** Data shown follows **
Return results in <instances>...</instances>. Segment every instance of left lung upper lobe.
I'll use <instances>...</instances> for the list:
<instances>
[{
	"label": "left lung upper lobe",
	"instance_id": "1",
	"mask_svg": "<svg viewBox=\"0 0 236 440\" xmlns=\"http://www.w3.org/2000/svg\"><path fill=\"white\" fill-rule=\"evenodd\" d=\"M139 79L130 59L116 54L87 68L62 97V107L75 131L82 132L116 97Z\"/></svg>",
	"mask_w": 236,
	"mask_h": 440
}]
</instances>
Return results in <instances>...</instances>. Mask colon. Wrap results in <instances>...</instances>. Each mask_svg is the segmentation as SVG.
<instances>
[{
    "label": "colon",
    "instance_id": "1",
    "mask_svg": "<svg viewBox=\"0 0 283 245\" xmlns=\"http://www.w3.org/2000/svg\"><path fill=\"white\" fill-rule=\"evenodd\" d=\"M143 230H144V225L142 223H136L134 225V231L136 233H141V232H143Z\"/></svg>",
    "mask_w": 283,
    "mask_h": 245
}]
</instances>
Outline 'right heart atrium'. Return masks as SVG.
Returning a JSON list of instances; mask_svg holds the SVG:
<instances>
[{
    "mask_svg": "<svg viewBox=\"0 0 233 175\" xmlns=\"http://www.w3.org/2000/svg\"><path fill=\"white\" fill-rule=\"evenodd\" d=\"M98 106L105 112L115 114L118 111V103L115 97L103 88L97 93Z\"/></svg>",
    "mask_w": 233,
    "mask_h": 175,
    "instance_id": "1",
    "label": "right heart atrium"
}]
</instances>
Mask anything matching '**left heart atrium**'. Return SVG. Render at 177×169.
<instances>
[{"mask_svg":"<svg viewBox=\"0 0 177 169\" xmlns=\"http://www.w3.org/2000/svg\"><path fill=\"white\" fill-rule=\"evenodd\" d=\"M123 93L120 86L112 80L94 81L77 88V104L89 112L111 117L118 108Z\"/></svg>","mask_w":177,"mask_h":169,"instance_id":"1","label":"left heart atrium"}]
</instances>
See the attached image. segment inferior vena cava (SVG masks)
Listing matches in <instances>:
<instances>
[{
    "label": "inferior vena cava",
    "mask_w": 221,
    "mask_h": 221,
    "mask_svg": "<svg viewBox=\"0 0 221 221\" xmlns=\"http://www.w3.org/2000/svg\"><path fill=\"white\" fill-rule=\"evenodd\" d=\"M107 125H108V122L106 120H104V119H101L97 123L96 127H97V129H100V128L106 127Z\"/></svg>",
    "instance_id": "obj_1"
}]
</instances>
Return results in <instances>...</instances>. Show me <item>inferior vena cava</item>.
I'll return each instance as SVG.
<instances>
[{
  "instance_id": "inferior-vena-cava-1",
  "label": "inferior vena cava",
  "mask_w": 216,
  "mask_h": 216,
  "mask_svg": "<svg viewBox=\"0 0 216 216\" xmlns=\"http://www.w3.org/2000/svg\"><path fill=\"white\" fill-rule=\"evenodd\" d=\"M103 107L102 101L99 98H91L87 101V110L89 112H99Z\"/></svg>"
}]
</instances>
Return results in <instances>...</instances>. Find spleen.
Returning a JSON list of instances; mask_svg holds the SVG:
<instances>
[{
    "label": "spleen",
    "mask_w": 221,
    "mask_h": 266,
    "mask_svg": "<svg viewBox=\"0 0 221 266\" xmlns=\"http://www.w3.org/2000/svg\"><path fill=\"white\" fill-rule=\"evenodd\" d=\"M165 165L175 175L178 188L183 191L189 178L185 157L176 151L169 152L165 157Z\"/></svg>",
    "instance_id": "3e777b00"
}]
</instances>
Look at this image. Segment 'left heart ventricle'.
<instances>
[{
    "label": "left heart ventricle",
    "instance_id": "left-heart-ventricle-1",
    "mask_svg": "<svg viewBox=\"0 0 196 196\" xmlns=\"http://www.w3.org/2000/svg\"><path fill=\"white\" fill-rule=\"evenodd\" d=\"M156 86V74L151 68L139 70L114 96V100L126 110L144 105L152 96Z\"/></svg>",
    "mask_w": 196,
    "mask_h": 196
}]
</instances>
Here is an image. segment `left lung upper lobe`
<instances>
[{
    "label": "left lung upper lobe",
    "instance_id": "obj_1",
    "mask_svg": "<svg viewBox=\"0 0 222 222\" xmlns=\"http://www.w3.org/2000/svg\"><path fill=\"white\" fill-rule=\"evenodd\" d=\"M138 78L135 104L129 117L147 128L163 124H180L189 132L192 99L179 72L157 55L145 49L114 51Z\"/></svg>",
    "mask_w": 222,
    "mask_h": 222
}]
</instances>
** End of Data shown **
● **Goal of the exercise**: Each line from the one holding "Return results in <instances>...</instances>. Show" to the end of the entries is to be written out exactly. Skip every line before it.

● **Written solution**:
Return results in <instances>...</instances>. Show me <item>inferior vena cava</item>.
I'll return each instance as SVG.
<instances>
[{
  "instance_id": "inferior-vena-cava-1",
  "label": "inferior vena cava",
  "mask_w": 216,
  "mask_h": 216,
  "mask_svg": "<svg viewBox=\"0 0 216 216\" xmlns=\"http://www.w3.org/2000/svg\"><path fill=\"white\" fill-rule=\"evenodd\" d=\"M103 107L102 101L99 98H91L87 101V110L89 112H99Z\"/></svg>"
}]
</instances>
Return results in <instances>...</instances>. Find spleen.
Returning a JSON list of instances; mask_svg holds the SVG:
<instances>
[{
    "label": "spleen",
    "mask_w": 221,
    "mask_h": 266,
    "mask_svg": "<svg viewBox=\"0 0 221 266\" xmlns=\"http://www.w3.org/2000/svg\"><path fill=\"white\" fill-rule=\"evenodd\" d=\"M165 165L175 175L178 188L183 191L189 178L185 157L176 151L169 152L165 157Z\"/></svg>",
    "instance_id": "3e777b00"
}]
</instances>
Look at this image. Segment 'left heart ventricle'.
<instances>
[{
    "label": "left heart ventricle",
    "instance_id": "left-heart-ventricle-1",
    "mask_svg": "<svg viewBox=\"0 0 196 196\" xmlns=\"http://www.w3.org/2000/svg\"><path fill=\"white\" fill-rule=\"evenodd\" d=\"M156 86V74L151 68L139 70L114 96V100L126 110L144 105L152 96Z\"/></svg>",
    "mask_w": 196,
    "mask_h": 196
}]
</instances>
Here is an image. segment `left lung upper lobe`
<instances>
[{
    "label": "left lung upper lobe",
    "instance_id": "obj_1",
    "mask_svg": "<svg viewBox=\"0 0 222 222\" xmlns=\"http://www.w3.org/2000/svg\"><path fill=\"white\" fill-rule=\"evenodd\" d=\"M138 78L135 104L129 117L147 128L163 124H180L189 132L192 99L179 72L157 55L145 49L114 51Z\"/></svg>",
    "mask_w": 222,
    "mask_h": 222
}]
</instances>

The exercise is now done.